You can try this HERE
NOTE: This is hosted on free tier on render. This will cause a delay in the response of the first request after a period of inactivity while the instance spins up.
The code for the deployed server and website is present HERE
Performed pre-processing of the data.
1. Grabbed the raw text of all the files
2. Performed Pre-processing on the data
a. Remove Stopwords
b. Remove any special characters
c. Convert the sentence to Lowercase
d. Tokenize the sentence
e. Perform Stemming
f.
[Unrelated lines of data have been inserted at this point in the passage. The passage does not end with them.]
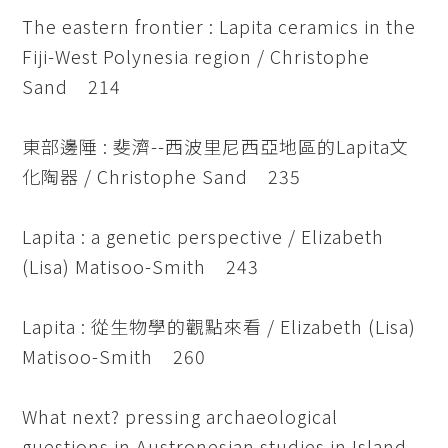
The eastern frontier : Lapita ceramics in the
Fiji-West Polynesia region / Christophe
Sand 214
東部邊陲 : 斐濟--西波里尼西亞地區的Lapita文
化陶器 / Christophe Sand 235
Lapita : a genetic perspective / Elizabeth
(Lisa) Matisoo-Smith 243
Lapita : 從生物學的觀點來看 / Elizabeth (Lisa)
Matisoo-Smith 260
What next? pressing archaeological
guestions in Austronesian studies in Island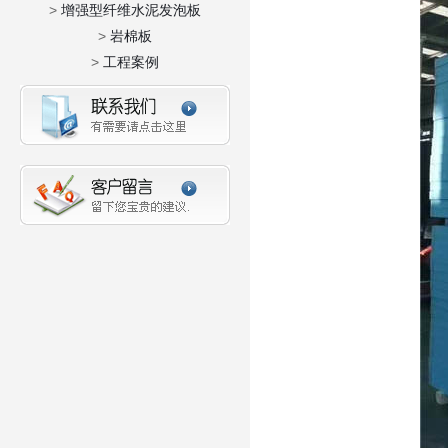
>
增强型纤维水泥发泡板
>
岩棉板
>
工程案例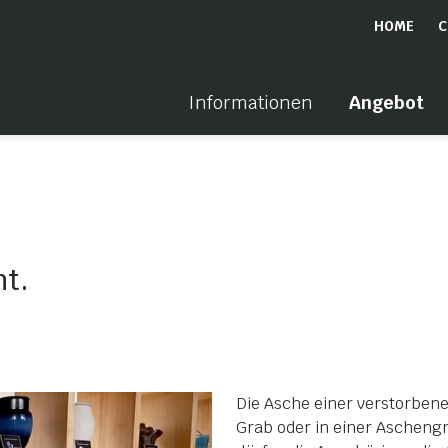
HOME
C
Informationen
Angebot
ht.
Die Asche einer verstorbene
Grab oder in einer Aschengr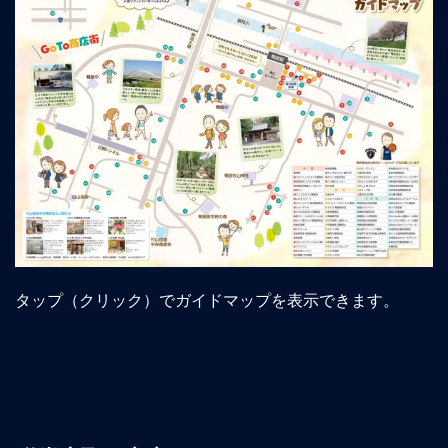
タップ（クリック）でガイドマップを表示できます。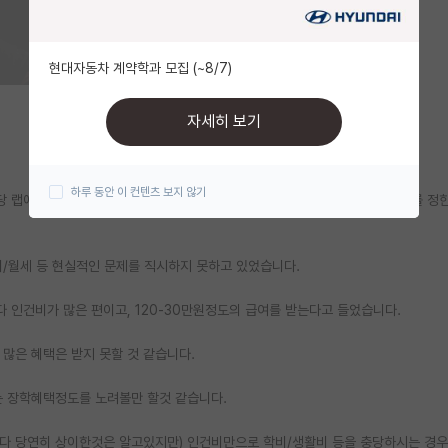
현대자동차 계약학과 모집 (~8/7)
자세히 보기
하루 동안 이 컨텐츠 보지 않기
 랩에서 인턴을 마친 후, 교수님께 TO에 대한 확답(?)과 대략적인 연구주제를 정
비/월세 등 현실적인 문제를 직시하지 못하고 있었습니다.
 인건비가 많은 편이고, 120-30만원정도의 급여를 받는다고 들었습니다.
많은 혜택은 받지 못할 것 같습니다.
 장학혜택정도를 노려볼만 할것 같습니다.
랩마다 당연히 상이한것은 알고있지만) 인건비만으로 학비/생활비 등을 충당하시는 경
Remove words that contain only digits
1. Grabbed the data processed in Part-1
2. Converted all data to TaggedDocuments for Doc2Vec
3. Trained the model using the Tagged data
4. Saved the model file on disk for future use
1. Testing the models Performance
There is a pre-trained Doc2Vec model present which has been trained on 20Newsgroups dataset.
Part-3-Test-The-Model.ipynb file can be referred if you wish to inference on the pre-trained model.
1. Clone the repository (duh).
2. Create 3 folders, rename them to "dataset_20news", "dataset_test", "models" and "dataset_processed"
3. Download the Original 20 Newsgroups data set from http://qwone.com/~jason/20Newsgroups/ and extract it to the "dataset_20news" folder.
The folder structure should look like :
dataset_20news
|___ 20_newsgroups
|___...
|___ comp.graphics
|___ comp.os.ms-windows.misc
|___ sci.space
|___...
4. Follow the steps in Part-1 and Part-2 Notebooks.